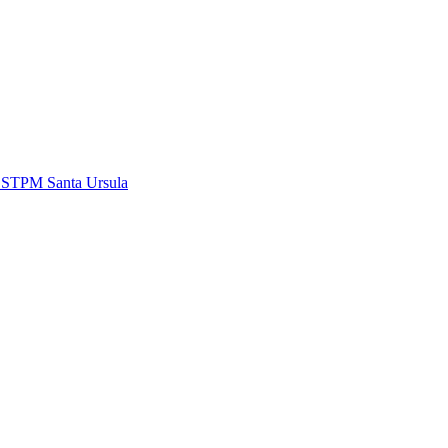
i STPM Santa Ursula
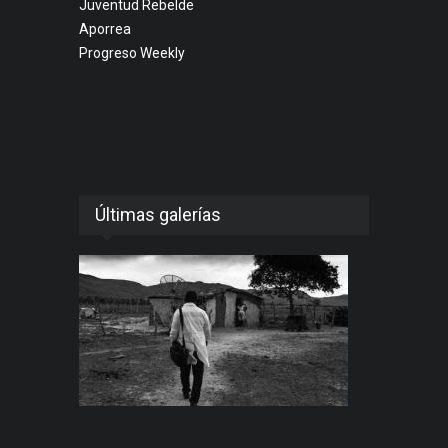
Juventud Rebelde
Aporrea
Progreso Weekly
Últimas galerías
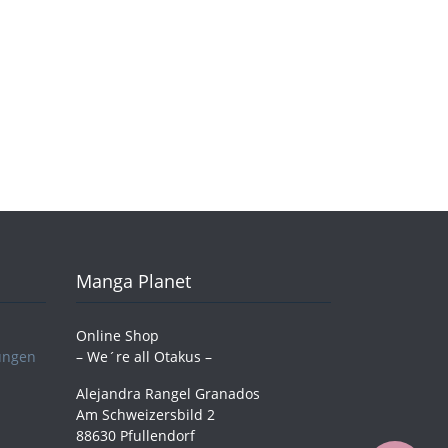
Manga Planet
Online Shop
ungen
– We´re all Otakus –
Alejandra Rangel Granados
Am Schweizersbild 2
88630 Pfullendorf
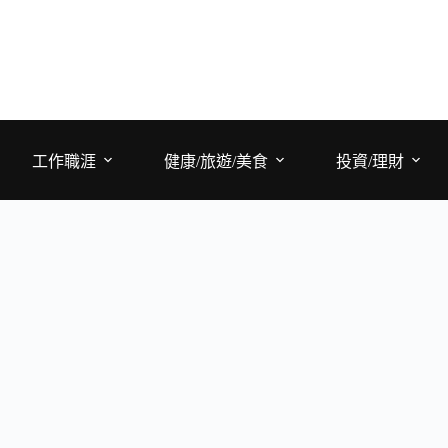
工作職涯
健康/旅遊/美食
投資/理財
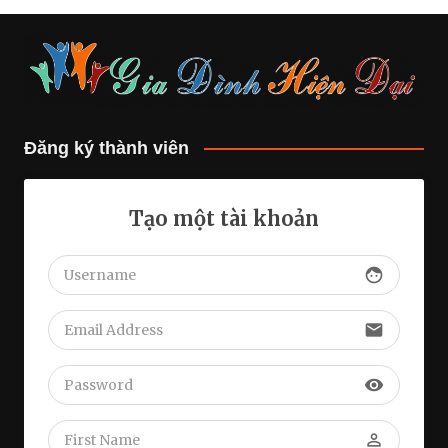
Đăng ký thành viên
Tạo một tài khoản
face
email
visibility
perm_identity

== == ==

_Exercise objective_:
The line that contains "Online Shop" opens the part to copy, and the last line of the records closes it; set down those lines exactly, pictures excluded.

_Output_:
Online Shop
ungen
– We´re all Otakus –
Alejandra Rangel Granados
Am Schweizersbild 2
88630 Pfullendorf
工作職涯
健康/旅遊/美食
投資/理財
Đăng ký thành viên
Tạo một tài khoản
face
email
visibility
perm_identity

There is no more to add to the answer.